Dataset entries
———

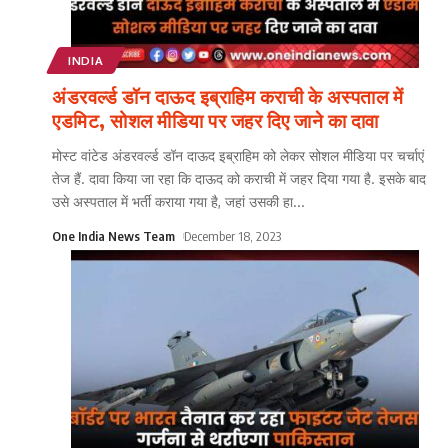
INDIA
अंडरवर्ल्ड डॉन दाऊद इब्राहिम कराची के अस्पताल में
एडमिट, सोशल मीडिया पर जहर दिए जाने का दावा
मोस्ट वांटेड अंडरवर्ल्ड डॉन दाऊद इब्राहिम को लेकर सोशल मीडिया पर चर्चाएं
तेज हैं. दावा किया जा रहा कि दाऊद को कराची में जहर दिया गया है. इसके बाद
उसे अस्पताल में भर्ती कराया गया है, जहां उसकी हा
...
One India News Team
December 18, 2023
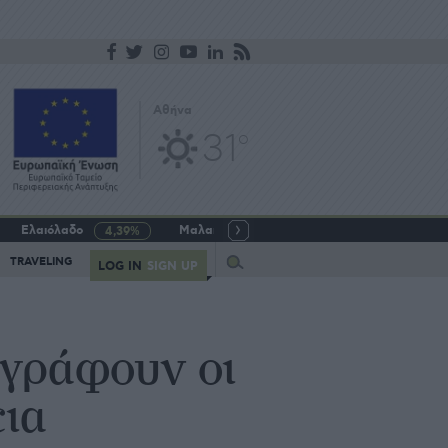
Αθήνα
31
o
Ελαιόλαδο
Μαλακό σιτάρι
Γάλα αγελαδινό
4,39%
-5,64%
Query
TRAVELING
LOG IN
SIGN UP
 γράφουν οι
ια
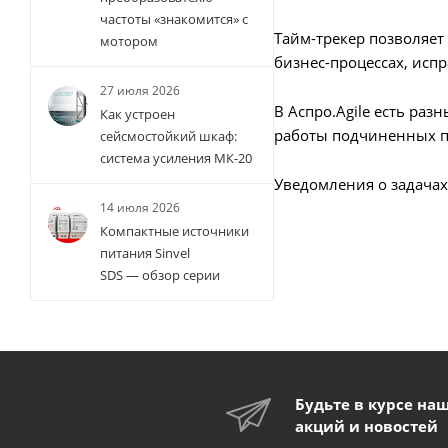
частоты «знакомится» с
Тайм-трекер позволяет
мотором
бизнес-процессах, испр
27 июля 2026
В Аспро.Agile есть ра
Как устроен
работы подчиненных п
сейсмостойкий шкаф:
система усиления МК-20
Уведомления о задачах
14 июля 2026
Компактные источники
питания Sinvel
SDS — обзор серии
Будьте в курсе на
акций и новостей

———

Copy out, from the records above, every line that holds the string "डरवर".

**Completed task**
अंडरवर्ल्ड डॉन दाऊद इब्राहिम कराची के अस्पताल में
मोस्ट वांटेड अंडरवर्ल्ड डॉन दाऊद इब्राहिम को लेकर सोशल मीडिया पर चर्चाएं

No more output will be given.